Wilson W R, Khan A, Laws E R
Division of Otolaryngology, George Washington University Medical Center, Washington, DC 20037.
Laryngoscope. 1990 Aug;100(8):817-9. doi: 10.1288/00005537-199008000-00004.
Our experience with over 147 operations for pituitary disease has given us an opportunity to use and evaluate four separate transseptal approaches. Three approaches have been described previously in the literature: the sublabial transseptal, the open rhinoplasty, and the alotomy with anterior septal dissection.
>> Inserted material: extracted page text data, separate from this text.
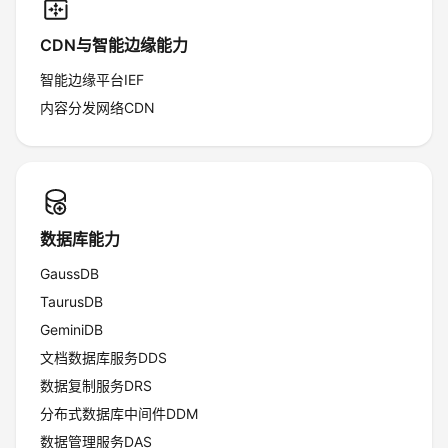
CDN与智能边缘能力
智能边缘平台IEF
内容分发网络CDN
数据库能力
GaussDB
TaurusDB
GeminiDB
文档数据库服务DDS
数据复制服务DRS
分布式数据库中间件DDM
数据管理服务DAS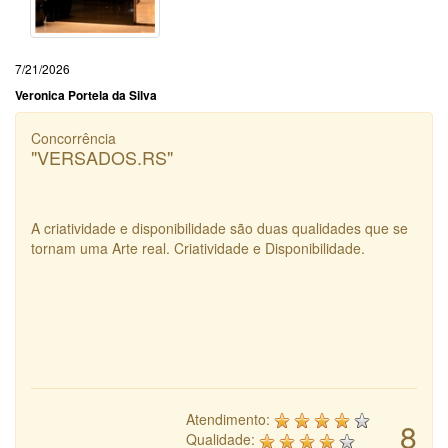
7/21/2026
Veronica Portela da Silva
Concorrência
"VERSADOS.RS"
A criatividade e disponibilidade são duas qualidades que se
tornam uma Arte real. Criatividade e Disponibilidade.
Atendimento:
8
Qualidade: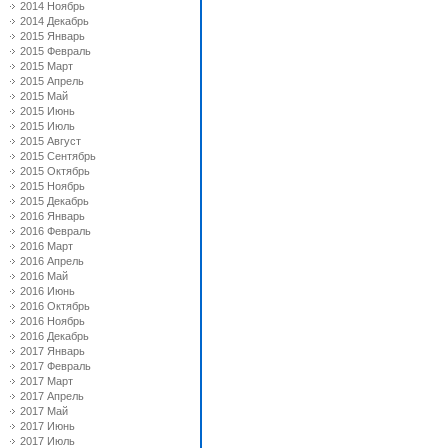
2014 Ноябрь
2014 Декабрь
2015 Январь
2015 Февраль
2015 Март
2015 Апрель
2015 Май
2015 Июнь
2015 Июль
2015 Август
2015 Сентябрь
2015 Октябрь
2015 Ноябрь
2015 Декабрь
2016 Январь
2016 Февраль
2016 Март
2016 Апрель
2016 Май
2016 Июнь
2016 Октябрь
2016 Ноябрь
2016 Декабрь
2017 Январь
2017 Февраль
2017 Март
2017 Апрель
2017 Май
2017 Июнь
2017 Июль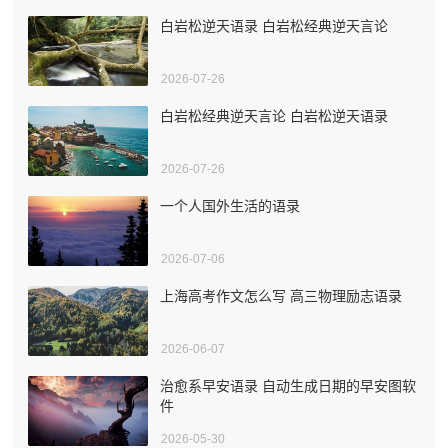
白岩松逆天语录 白岩松经典逆天言论
2026-07-26
白岩松经典逆天言论 白岩松逆天语录
2026-07-26
一个人国外生活的语录
2026-07-06
上海高考作文怎么写 高三物理励志语录
2026-06-07
治愈系早安语录 自动生成日期的早安图软
件
2026-05-30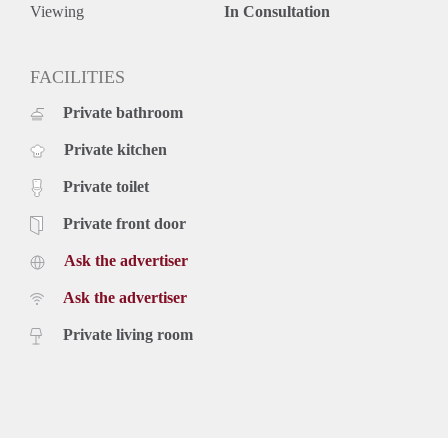
€ 1.195,- exclusief gebruikerslasten ( g/w/e, kabel tv, internet
Viewing
In Consultation
en gemeentelijke belastingen). Inclusief stoffering en
keukenapparatuur.
De genoemde huurprijs is op basis van minimaal 1 jaar. Bij
FACILITIES
een huurperiode korter dan 1 jaar kan er sprake zijn van een
Private bathroom
verhoging.
Voor meer informatie en bezichtigingen kunt u contact met
Private kitchen
ons opnemen of uzelf inschrijven op onze website.
Private toilet
Private front door
Ask the advertiser
Ask the advertiser
Private living room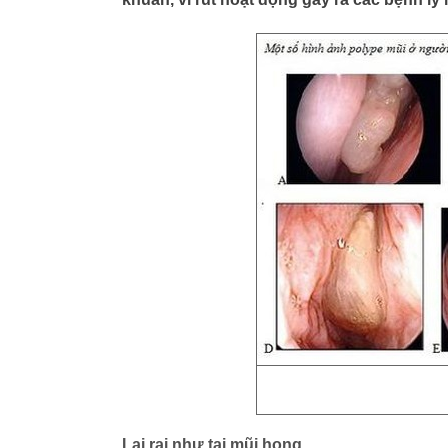
Lai rai như tai mũi họng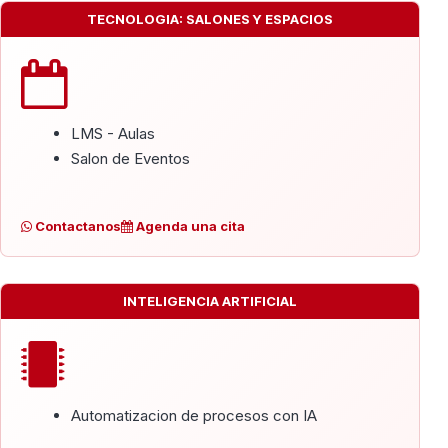
TECNOLOGIA: SALONES Y ESPACIOS
LMS - Aulas
Salon de Eventos
Contactanos
Agenda una cita
INTELIGENCIA ARTIFICIAL
Automatizacion de procesos con IA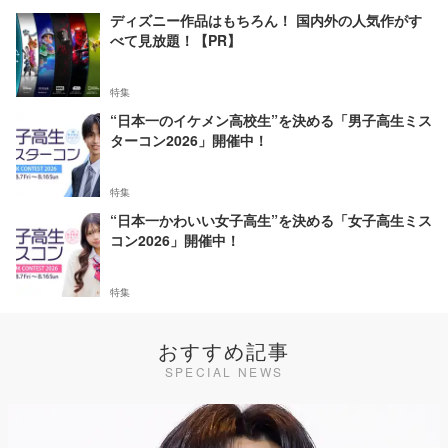
ディズニー作品はもちろん！ 国内外の人気作がす
べて見放題！【PR】
特集
“日本一のイケメン高校生”を決める「男子高生ミス
ターコン2026」開催中！
特集
“日本一かわいい女子高生”を決める「女子高生ミス
コン2026」開催中！
特集
おすすめ記事
SPECIAL NEWS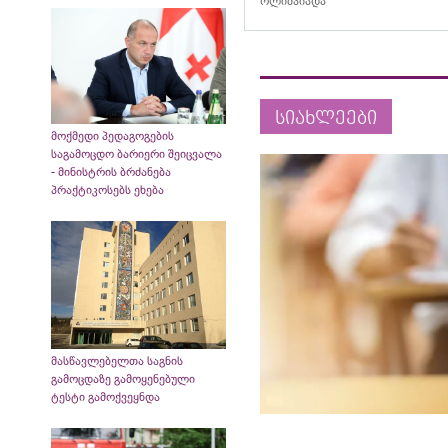
ოლიმპიადა
სიახლეები
მოქმედი პედაგოგების
საგამოცდო ბარიერი შეიცვალა
- მინისტრის ბრძანება
პრაქტიკოსებს ეხება
მასწავლებელთა საგნის
გამოცდაზე გამოყენებული
ტესტი გამოქვეყნდა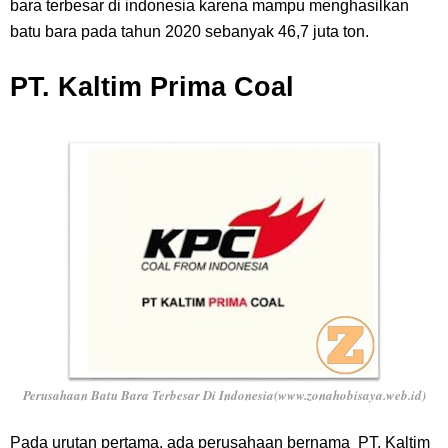
bara terbesar di indonesia karena mampu menghasilkan
batu bara pada tahun 2020 sebanyak 46,7 juta ton.
PT. Kaltim Prima Coal
Perusahaan Batu Bara Terbesar Di Indonesia(www.zonahobisaya.web.id)
Pada urutan pertama, ada perusahaan bernama PT. Kaltim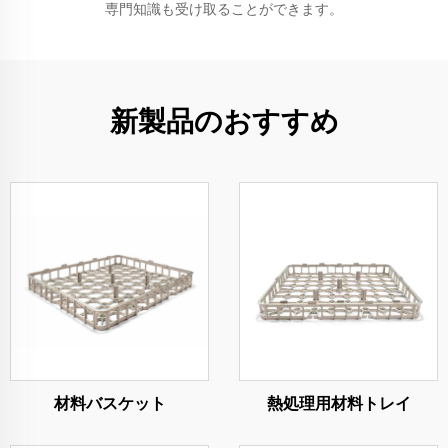
専門知識も受け取ることができます。
新製品のおすすめ
材料バスケット
熱処理用材料トレイ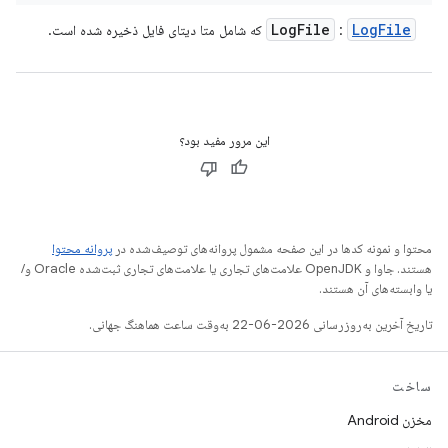
Log
File
Log
File
:
که شامل متا دیتای فایل ذخیره شده است.
این مرور مفید بود؟
محتوا و نمونه کدها در این صفحه مشمول پروانه‌های توصیف‌شده در
پروانه محتوا
هستند. جاوا و OpenJDK علامت‌های تجاری یا علامت‌های تجاری ثبت‌شده Oracle و/
یا وابسته‌های آن هستند.
تاریخ آخرین به‌روزرسانی 2026-06-22 به‌وقت ساعت هماهنگ جهانی.
ساخت
مخزن Android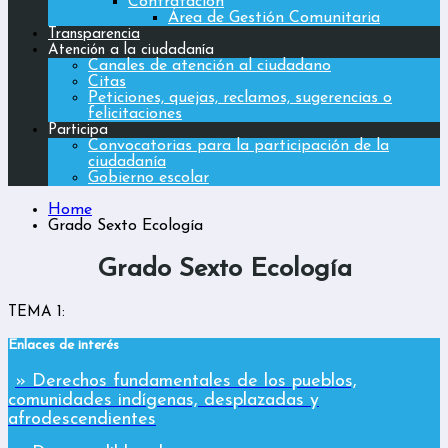
Contratación
Área de Gestión Comunitaria
Transparencia
Atención a la ciudadanía
Canales de atención al ciudadano
Citas
Peticiones, quejas, reclamos, sugerencias o
felicitaciones
Participa
Convocatorias para la participación de la
ciudadanía
Gobierno escolar
Home
Grado Sexto Ecología
Grado Sexto Ecología
TEMA 1:
Enlaces de interés
» Derechos fundamentales de los pueblos,
comunidades indígenas, desplazadas y
afrodescendientes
The fourth approach, alotomy with posterior septal dissection, is described here. The advantages and disadvantages of each are discussed, as are the complications of transseptal surgery. A working knowledge of the various transseptal approaches to the pituitary is imperative for the otolaryngologist who participates in pituitary surgery.
我们在147例以上垂体疾病手术中的经验,使我们有机会使用和评估四种不同的经鼻中隔入路。此前文献中已描述了三种入路:唇下经鼻中隔入路、开放式鼻整形术入路以及伴有前鼻中隔分离的鼻切开术入路。本文介绍了第四种入路,即伴有后鼻中隔分离的鼻切开术入路。文中讨论了每种入路的优缺点以及经鼻中隔手术的并发症。对于参与垂体手术的耳鼻喉科医生而言,全面了解垂体的各种经鼻中隔入路至关重要。